Lecture 3: Starting Points in Data Analysis Flashcards
What are the quartiles on a boxplot?
first quartile (Q1): divides the lowest 25% of the data form the highest 75% (25th percentile or lower quartile)
second quartile (Q2): divides the data in half. 50th percentile or median
third quartile (Q3): divides the highest 25% of the data form the lowest 75%. 75th percentile or upper quartile
What is the interquartile range (IQR)?
Q3-Q1
sometimes referred to as a middle 50%
measure of variability
median and IQR often reported for variables that are not normally distributed
What are outliers?
extreme observations in your variable of interest
How does SPSS identify outliers?
according to Tukey’s fences method
- values below Q1-(1.5IQR) or above Q3+(1.5IQR) –> these are marked with an O
- values below Q1-(3IQR) or above Q3+(3IQR) –> these are marked with an * (more extreme values)

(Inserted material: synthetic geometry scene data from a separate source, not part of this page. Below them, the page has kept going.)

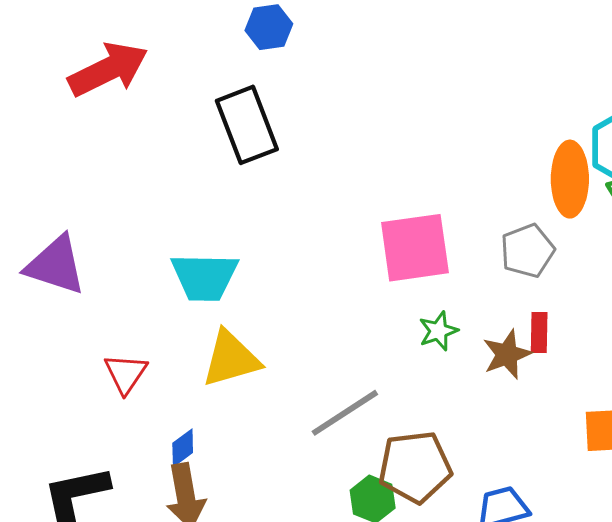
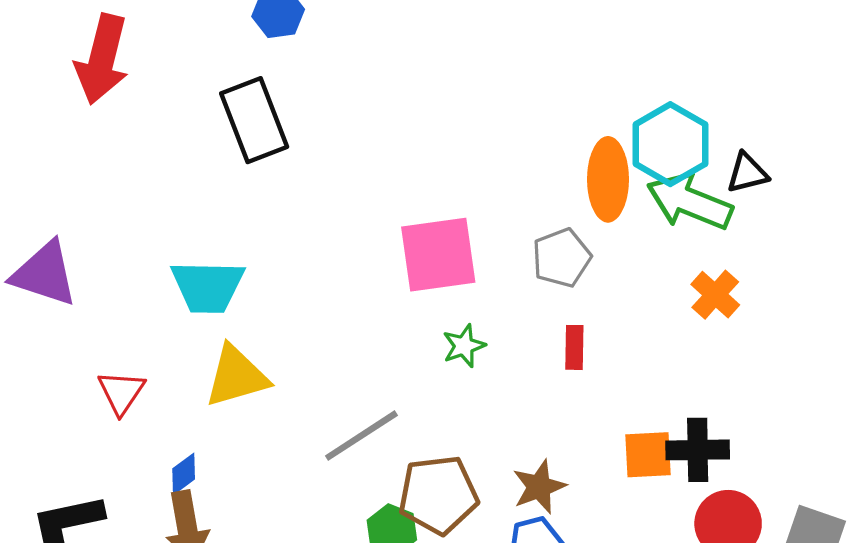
red arrow: (108, 69) -> (102, 59), turned 130
brown star: (507, 354) -> (539, 487), moved

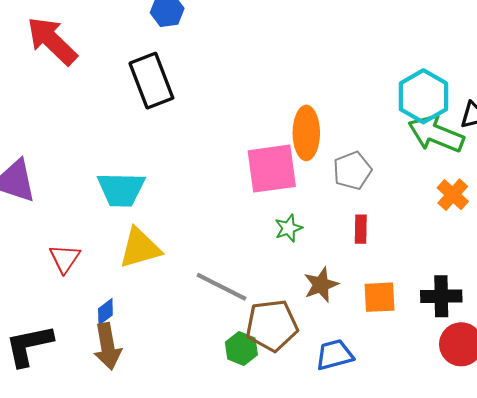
red arrow: (102, 59) -> (52, 41), turned 120
orange ellipse: (608, 179) -> (306, 133), moved
gray line: (361, 436) -> (222, 287), turned 60
orange square: (648, 455) -> (380, 297), moved
brown star: (539, 487) -> (321, 285), moved

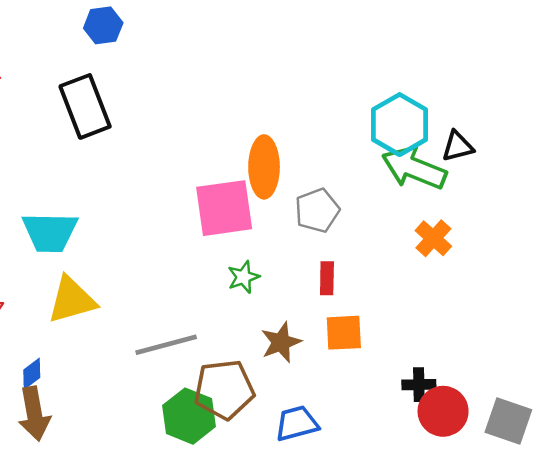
gray line: (222, 287) -> (166, 345), turned -42
black cross: (441, 296) -> (419, 385), moved, size x0.7
orange square: (380, 297) -> (344, 333), moved
green hexagon: (241, 348) -> (189, 416), size x1.4

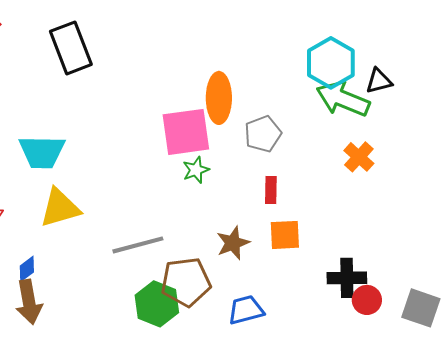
green star: (243, 277) -> (196, 170), moved
black cross: (419, 385) -> (347, 278), size x1.4
red circle: (443, 411) -> (367, 300), size x0.7

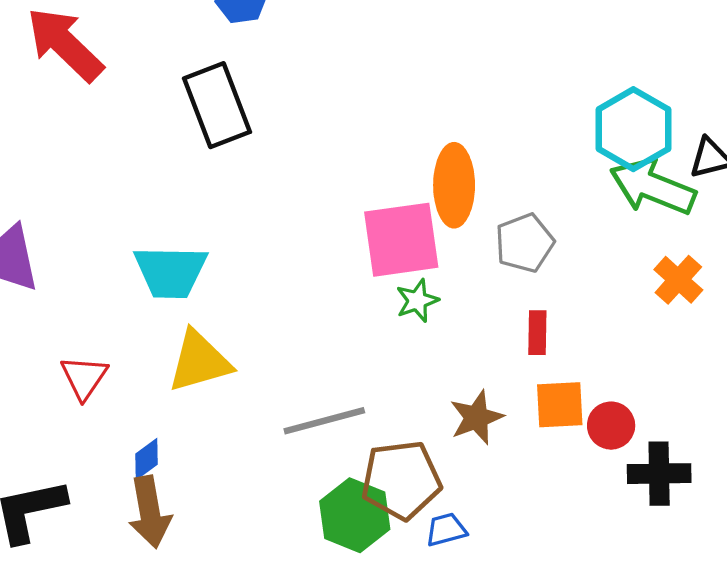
red circle: (367, 300) -> (611, 426), moved
blue trapezoid: (246, 310) -> (446, 530), moved, size x0.7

Quantile-Quantile Plots (Q-Q Plots)
determines if a variable comes form a specified distribution
Stem and leaf plot
displays the frequency at which certain classes of values appear in the data
can be used to examine distribution of data as well as extreme values
What are the statistical tests for normality?
Shapiro-Wilk test
KS test
What is the Shapiro-Wilk test?
tests null hypothesis that data came from a normally distributed population
more accurate when the sample sizes are <2000
What is Kolmogorov-Smirnov test?
Goodness of fit test –> tests null hypothesis that a sample comes from a specified distribution
More accurate when sample sizes are large (n ≥ 2000)
What does it mean when you reject the null hypothesis in the test for normality?
It means that you fail the normality test and have a significant p value (<0.05) so you dont have data that came from a normally distributed population
What does it mean when you accept the null hypothesis or fail to reject it in the test for normality?
It means that you pass the normality test and have a non-significant p-value (>0.05) so you have data that comes from a normally distributed population.
What are some other parameters to assess normality?
Skewness and Kurtosis
What is skewness?
measure of asymmetry
- normal distribution has skewness of 0
What is kurtosis?
measure of tail density relative to a normal distribution
- normal distribution has kurtosis of 3
On SPSS, what is the ideal measurement of skewness and kurtosis for a normally distributed data?
skewness <1
kurtosis between 0-3
Platykurtic
kurtosis value <3
no tails
Mesokurtic
average scale density that you would expect to see in a normal distribution
Laptokurtic
kurtosis value >3
heavy tailed distribution
smaller peak
Skewness <0
negatively skewed
to the left
Skewness >0
positively skewed
to the right
Skewness = 0
normally distributed
When do we do a data transformation?
when data is not normally distributed, common to apply a transformation to attempt to improve the normality
How to transform a right skewed data? (in order of severity)
- Reciprocal transformation: t = 1/x
- Log transformation: t = log10(x)
- Square root transformation: t = sqrt(x)
How to transform a left skewed data? (in order of severity)
Cubic transformation: t = x (cubed)
Square transformation: t = x (sqrd)